[Work order] Repeat only the lines below that run from the line with "principal autoantígeno envolvido" to the line with "verunreinigen und auch", ends included; skip every picture.

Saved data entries
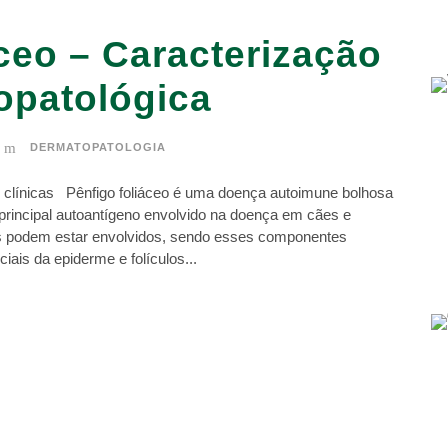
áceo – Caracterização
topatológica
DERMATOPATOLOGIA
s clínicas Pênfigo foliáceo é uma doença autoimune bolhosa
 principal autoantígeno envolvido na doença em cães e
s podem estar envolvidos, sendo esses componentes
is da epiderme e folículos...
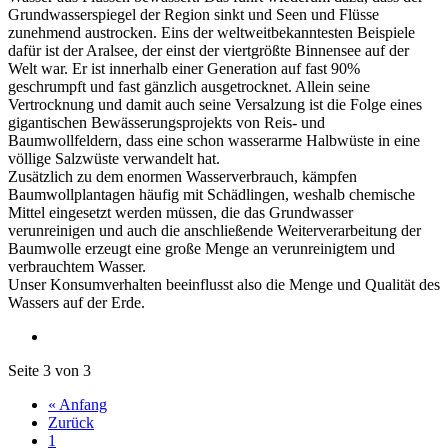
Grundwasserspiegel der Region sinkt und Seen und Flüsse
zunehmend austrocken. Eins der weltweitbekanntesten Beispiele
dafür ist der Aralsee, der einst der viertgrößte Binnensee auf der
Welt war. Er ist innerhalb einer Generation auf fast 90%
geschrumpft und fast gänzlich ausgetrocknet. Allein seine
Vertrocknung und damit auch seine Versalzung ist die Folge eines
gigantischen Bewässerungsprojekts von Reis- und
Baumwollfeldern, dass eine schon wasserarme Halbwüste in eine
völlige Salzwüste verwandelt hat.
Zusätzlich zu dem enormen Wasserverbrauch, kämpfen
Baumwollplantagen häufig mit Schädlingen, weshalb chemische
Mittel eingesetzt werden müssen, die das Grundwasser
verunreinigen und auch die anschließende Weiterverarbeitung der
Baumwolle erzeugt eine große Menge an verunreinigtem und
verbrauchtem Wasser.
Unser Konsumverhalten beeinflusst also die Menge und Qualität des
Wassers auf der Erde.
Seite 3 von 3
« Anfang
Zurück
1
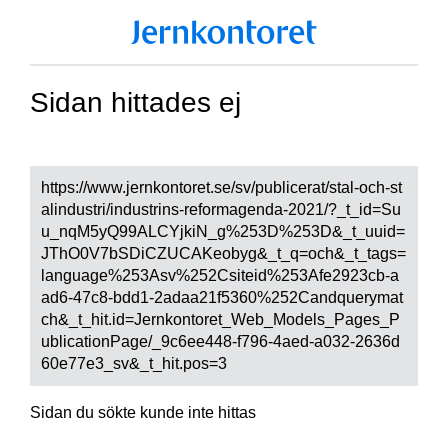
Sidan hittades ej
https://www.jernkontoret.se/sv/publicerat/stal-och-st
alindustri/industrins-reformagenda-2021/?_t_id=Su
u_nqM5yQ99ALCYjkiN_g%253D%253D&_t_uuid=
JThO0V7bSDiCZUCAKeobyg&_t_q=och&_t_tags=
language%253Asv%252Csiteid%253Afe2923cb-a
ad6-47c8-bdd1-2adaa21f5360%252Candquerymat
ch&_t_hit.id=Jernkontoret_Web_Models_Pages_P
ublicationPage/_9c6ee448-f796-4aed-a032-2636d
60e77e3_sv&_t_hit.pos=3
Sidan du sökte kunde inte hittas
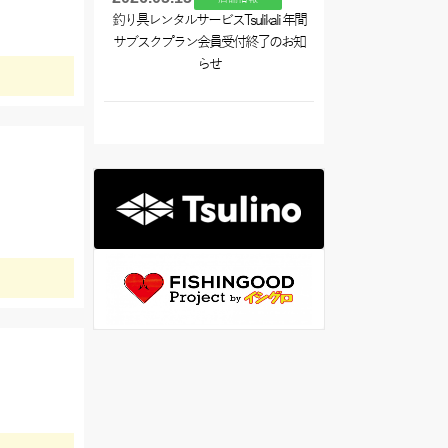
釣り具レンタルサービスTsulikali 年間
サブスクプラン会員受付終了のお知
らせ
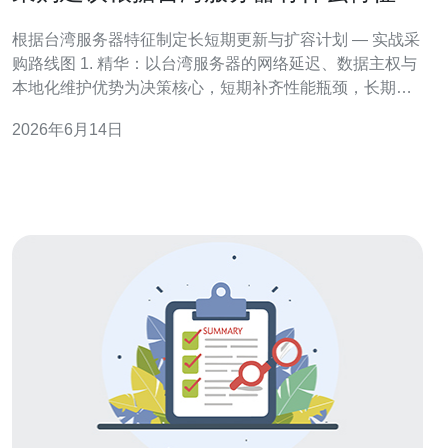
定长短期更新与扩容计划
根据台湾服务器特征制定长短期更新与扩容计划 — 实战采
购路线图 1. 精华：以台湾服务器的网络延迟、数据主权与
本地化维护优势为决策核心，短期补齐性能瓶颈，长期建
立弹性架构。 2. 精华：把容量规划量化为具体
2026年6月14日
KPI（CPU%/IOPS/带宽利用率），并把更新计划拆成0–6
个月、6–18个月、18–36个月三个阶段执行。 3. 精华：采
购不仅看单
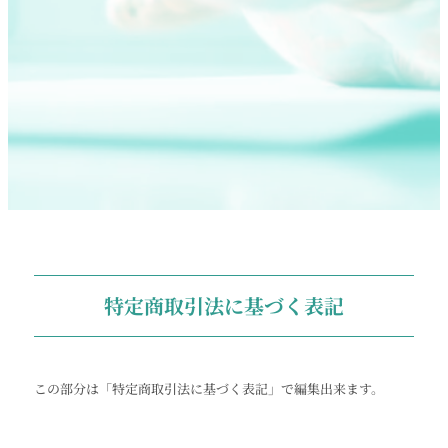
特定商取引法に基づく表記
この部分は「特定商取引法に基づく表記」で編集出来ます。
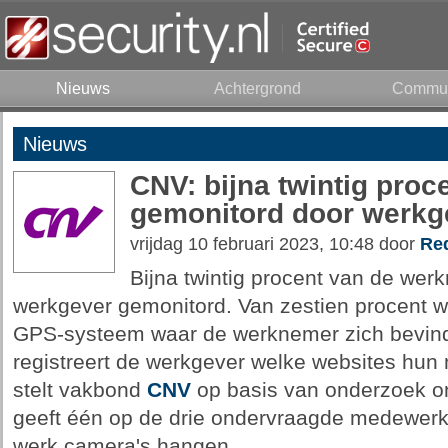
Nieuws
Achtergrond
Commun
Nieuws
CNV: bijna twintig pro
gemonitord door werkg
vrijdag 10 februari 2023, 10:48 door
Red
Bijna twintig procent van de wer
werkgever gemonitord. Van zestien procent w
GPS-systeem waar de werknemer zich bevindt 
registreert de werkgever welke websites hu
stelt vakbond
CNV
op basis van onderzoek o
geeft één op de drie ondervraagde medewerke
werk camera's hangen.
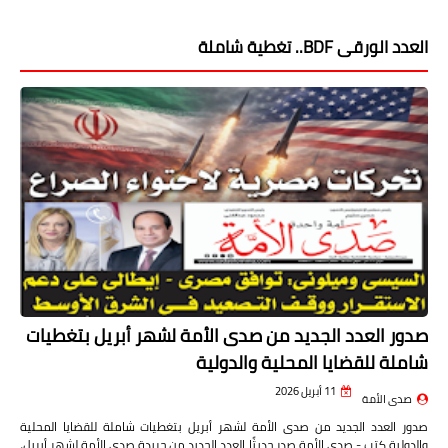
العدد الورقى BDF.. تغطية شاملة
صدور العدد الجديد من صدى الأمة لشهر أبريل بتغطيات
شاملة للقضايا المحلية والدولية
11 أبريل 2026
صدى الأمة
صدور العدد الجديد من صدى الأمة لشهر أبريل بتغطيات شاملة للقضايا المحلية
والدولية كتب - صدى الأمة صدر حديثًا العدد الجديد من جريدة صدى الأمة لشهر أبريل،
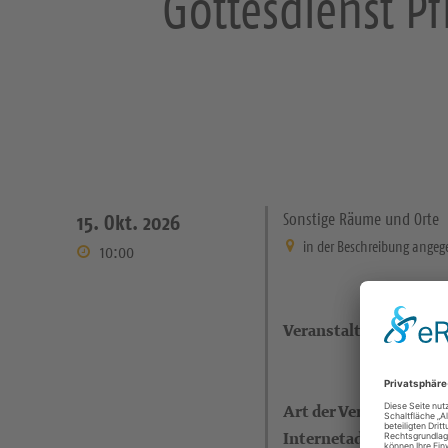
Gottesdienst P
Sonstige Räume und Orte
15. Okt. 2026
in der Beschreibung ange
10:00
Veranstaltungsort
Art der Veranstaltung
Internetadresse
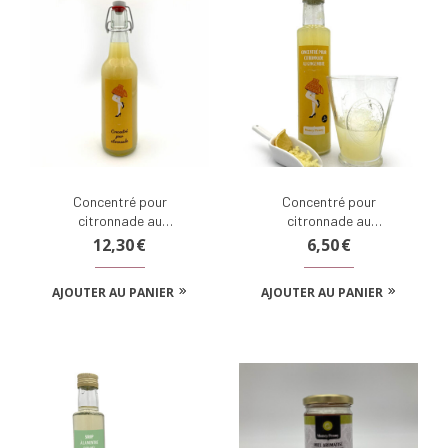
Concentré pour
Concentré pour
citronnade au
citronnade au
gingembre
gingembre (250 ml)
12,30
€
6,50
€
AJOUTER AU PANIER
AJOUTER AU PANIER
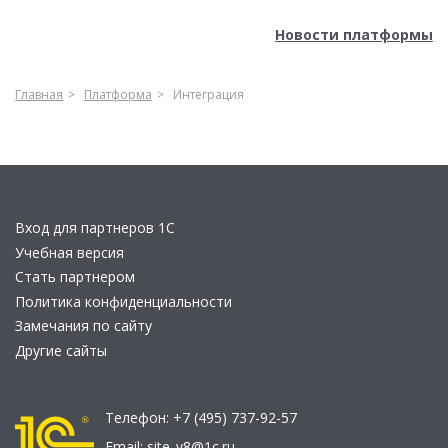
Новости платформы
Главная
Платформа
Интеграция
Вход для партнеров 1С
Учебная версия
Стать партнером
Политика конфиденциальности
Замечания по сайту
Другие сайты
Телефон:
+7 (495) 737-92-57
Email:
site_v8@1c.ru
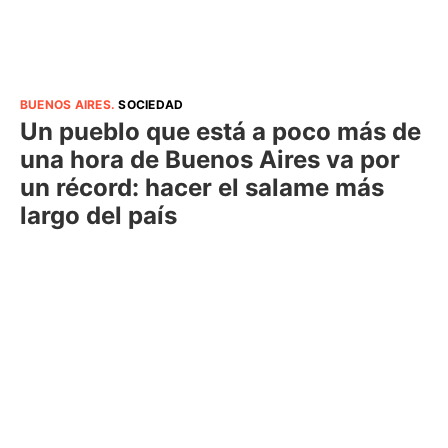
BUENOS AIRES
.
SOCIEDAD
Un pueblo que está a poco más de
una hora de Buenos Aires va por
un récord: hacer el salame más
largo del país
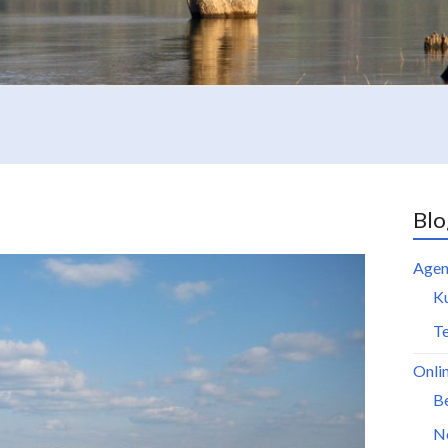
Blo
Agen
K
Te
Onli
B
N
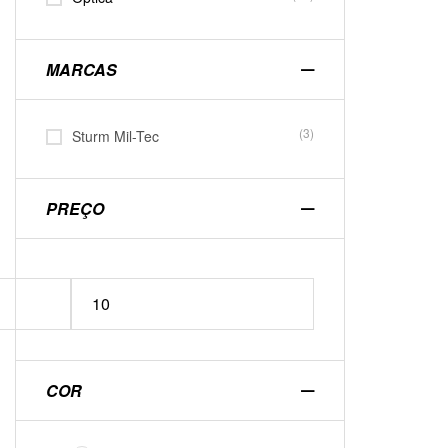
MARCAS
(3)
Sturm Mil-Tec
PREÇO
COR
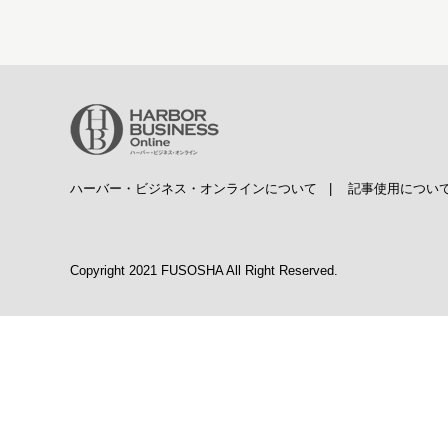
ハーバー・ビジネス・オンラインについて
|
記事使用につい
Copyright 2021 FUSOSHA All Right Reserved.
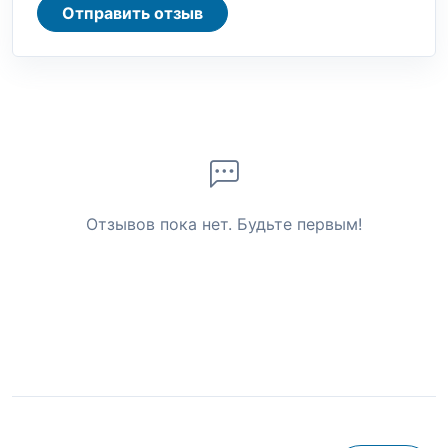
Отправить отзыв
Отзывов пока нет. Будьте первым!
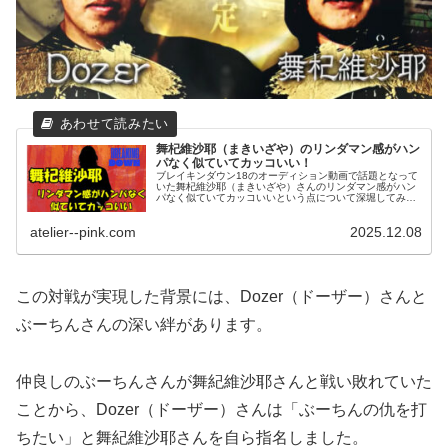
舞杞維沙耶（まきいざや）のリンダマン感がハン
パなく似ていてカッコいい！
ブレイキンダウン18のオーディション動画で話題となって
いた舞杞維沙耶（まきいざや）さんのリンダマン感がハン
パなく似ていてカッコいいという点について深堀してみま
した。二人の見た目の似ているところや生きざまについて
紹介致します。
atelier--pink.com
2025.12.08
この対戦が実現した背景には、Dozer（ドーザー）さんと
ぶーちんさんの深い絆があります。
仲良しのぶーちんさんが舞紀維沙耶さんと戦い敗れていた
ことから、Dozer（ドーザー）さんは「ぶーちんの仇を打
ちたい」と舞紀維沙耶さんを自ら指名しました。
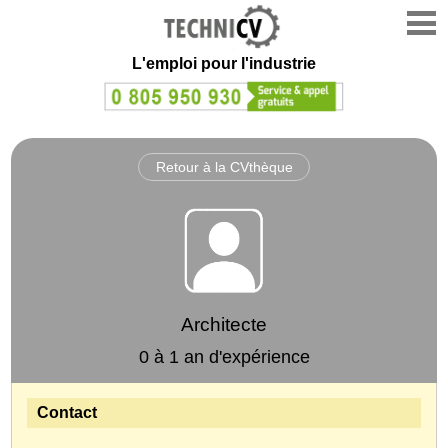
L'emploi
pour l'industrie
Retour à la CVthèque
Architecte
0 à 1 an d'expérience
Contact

[Answer box]
 principal autoantígeno envolvido na doença em cães e
s podem estar envolvidos, sendo esses componentes
is da epiderme e folículos...
Grundwasserspiegel der Region sinkt und Seen und Flüsse
zunehmend austrocken. Eins der weltweitbekanntesten Beispiele
dafür ist der Aralsee, der einst der viertgrößte Binnensee auf der
Welt war. Er ist innerhalb einer Generation auf fast 90%
geschrumpft und fast gänzlich ausgetrocknet. Allein seine
Vertrocknung und damit auch seine Versalzung ist die Folge eines
gigantischen Bewässerungsprojekts von Reis- und
Baumwollfeldern, dass eine schon wasserarme Halbwüste in eine
völlige Salzwüste verwandelt hat.
Zusätzlich zu dem enormen Wasserverbrauch, kämpfen
Baumwollplantagen häufig mit Schädlingen, weshalb chemische
Mittel eingesetzt werden müssen, die das Grundwasser
verunreinigen und auch die anschließende Weiterverarbeitung der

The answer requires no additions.